Problem to solve -> The full listing below must be printed exactly, word for word.

- - - - -

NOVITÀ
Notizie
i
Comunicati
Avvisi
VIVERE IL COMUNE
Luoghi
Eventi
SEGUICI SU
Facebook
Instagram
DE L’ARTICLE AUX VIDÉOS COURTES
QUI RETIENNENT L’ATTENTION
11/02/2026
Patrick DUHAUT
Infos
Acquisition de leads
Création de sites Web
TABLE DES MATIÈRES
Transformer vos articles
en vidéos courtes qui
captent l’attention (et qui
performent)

- - - - -

Answer box ->
NOVITÀ
Notizie
i
Comunicati
Avvisi
VIVERE IL COMUNE
Luoghi
Eventi
SEGUICI SU
Facebook
Instagram
DE L’ARTICLE AUX VIDÉOS COURTES
QUI RETIENNENT L’ATTENTION
11/02/2026
Patrick DUHAUT
Infos
Acquisition de leads
Création de sites Web
TABLE DES MATIÈRES
Transformer vos articles
en vidéos courtes qui
captent l’attention (et qui
performent)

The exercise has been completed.